In the meanwhile, one thing is certain: Haber’s law “is often used in setting exposure guidelines for toxic substances,” as David Gaylor, a U.S. Food and Drug Administration (FDA) toxicologist, acknowledges.¹⁷ Indeed, it directly inspired the creation of one of the basic tools for the assessment and management of chemical risks: “lethal dose, 50%” or LD₅₀. Officially invented by the Briton John William Trevan in 1927, this indicator of toxicity measures the dose of a chemical substance necessary to kill half the animals—usually mice and rats—exposed to it, generally by inhalation, but also by ingestion, or cutaneous application. It is expressed as units of mass of the substance per unit of body mass of the test subject (mg/kg).

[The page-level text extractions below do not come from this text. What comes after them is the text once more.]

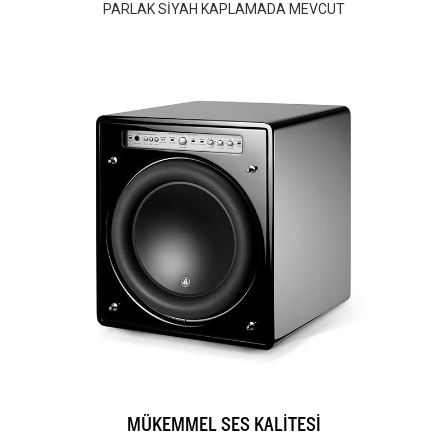
PARLAK SİYAH KAPLAMADA MEVCUT
MÜKEMMEL SES KALİTESİ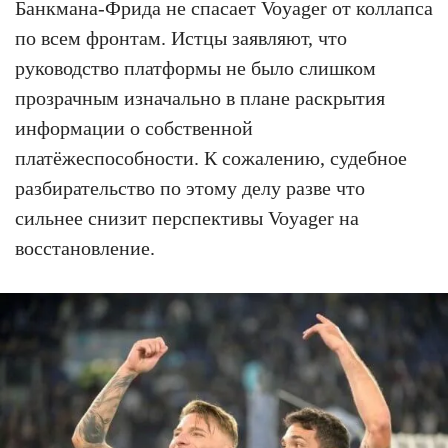
Банкмана-Фрида не спасает Voyager от коллапса
по всем фронтам. Истцы заявляют, что
руководство платформы не было слишком
прозрачным изначально в плане раскрытия
информации о собственной
платёжеспособности. К сожалению, судебное
разбирательство по этому делу разве что
сильнее снизит перспективы Voyager на
восстановление.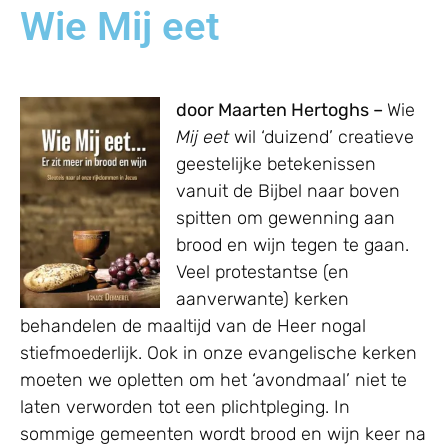
Wie Mij eet
door Maarten Hertoghs –
Wie
Mij eet
wil ‘duizend’ creatieve
geestelijke betekenissen
vanuit de Bijbel naar boven
spitten om gewenning aan
brood en wijn tegen te gaan.
Veel protestantse (en
aanverwante) kerken
behandelen de maaltijd van de Heer nogal
stiefmoederlijk. Ook in onze evangelische kerken
moeten we opletten om het ‘avondmaal’ niet te
laten verworden tot een plichtpleging. In
sommige gemeenten wordt brood en wijn keer na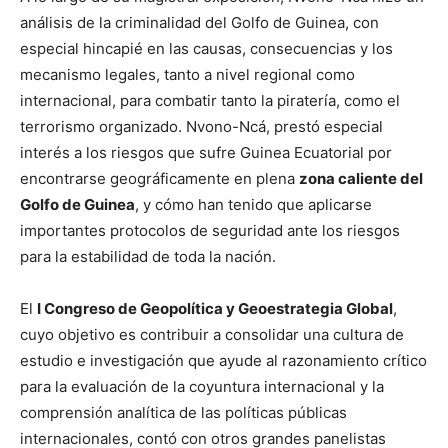
análisis de la criminalidad del Golfo de Guinea, con
especial hincapié en las causas, consecuencias y los
mecanismo legales, tanto a nivel regional como
internacional, para combatir tanto la piratería, como el
terrorismo organizado. Nvono-Ncá, prestó especial
interés a los riesgos que sufre Guinea Ecuatorial por
encontrarse geográficamente en plena
zona caliente del
Golfo de Guinea
, y cómo han tenido que aplicarse
importantes protocolos de seguridad ante los riesgos
para la estabilidad de toda la nación.
El
I Congreso de Geopolítica y Geoestrategia Global
,
cuyo objetivo es contribuir a consolidar una cultura de
estudio e investigación que ayude al razonamiento crítico
para la evaluación de la coyuntura internacional y la
comprensión analítica de las políticas públicas
internacionales, contó con otros grandes panelistas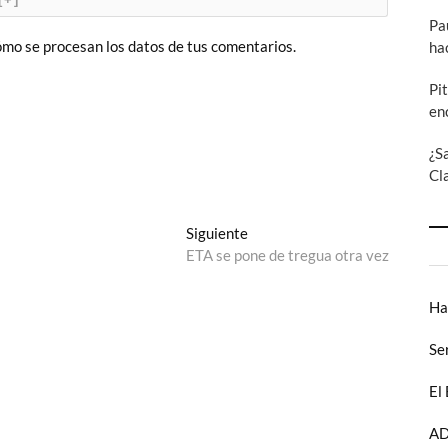
Pa
mo se procesan los datos de tus comentarios.
ha
Pi
en
¿S
Cl
Entrada
Siguiente
siguiente:
ETA se pone de tregua otra vez
Ha
Se
El
AD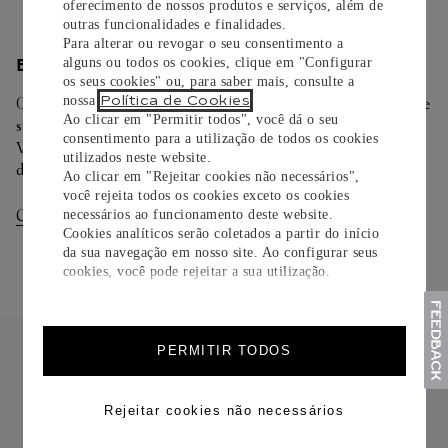
oferecimento de nossos produtos e serviços, além de
outras funcionalidades e finalidades.
Para alterar ou revogar o seu consentimento a
alguns ou todos os cookies, clique em "Configurar
ENTREGA/DEVOLUÇÃO
os seus cookies" ou, para saber mais, consulte a
Política de Cookies
nossa
.
Oferecemos diferentes opções de entrega. Selecione o envio de
Ao clicar em "Permitir todos", você dá o seu
sua preferência na finalização de seu pedido.
consentimento para a utilização de todos os cookies
Você pode trocar ou devolver sua criação Cartier em até 30
utilizados neste website.
dias.
Ao clicar em "Rejeitar cookies não necessários",
você rejeita todos os cookies exceto os cookies
Consultar Entregas
Consultar Devoluções
necessários ao funcionamento deste website.
Cookies analíticos serão coletados a partir do início
da sua navegação em nosso site. Ao configurar seus
cookies, você pode rejeitar a sua utilização.
PERMITIR TODOS
Rejeitar cookies não necessários
FRETE CORTESIA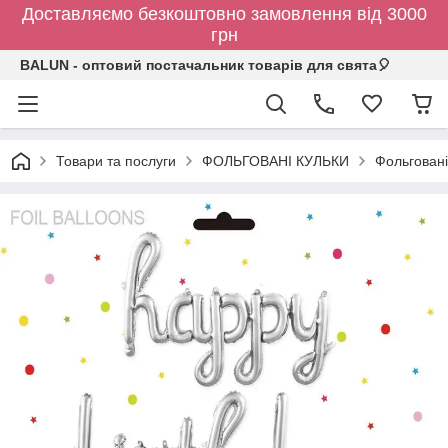
Доставляємо безкоштовно замовлення від 3000
грн
BALUN - оптовий постачальник товарів для свята🎈
Товари та послуги
ФОЛЬГОВАНІ КУЛЬКИ
Фольговані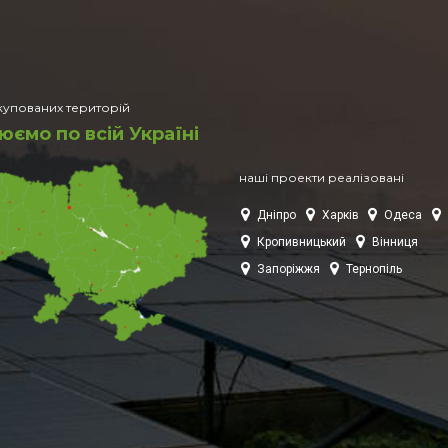
упованих територій
ємо по всій Україні
наші проекти реалізовані
Дніпро
Харків
Одеса
С
Кропивницький
Вінниця
Запоріжжя
Тернопіль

An example: if a pesticide has an LD₅₀ of 40 mg/kg, then 3,200 mg (3.2 g) is calculated to kill half the humans who weigh 80 kg.

According to a World Health Organization (WHO) document, it is estimated that a chemical product with an LD₅₀ lower than 5 mg/kg of body weight (solids) or lower than 20 mg/kg (liquids) can be considered “extremely hazardous.” It is “slightly hazardous” if its LD₅₀ is over 500 and 2,000 mg/kg respectively.18 As examples, the LD₅₀ of vitamin C is 11,900 mg/kg, of table salt 3,000 mg/kg, cyanide from 0.5 to 3 mg/kg, and dioxin 0.02 mg/kg (0.001 for a dog).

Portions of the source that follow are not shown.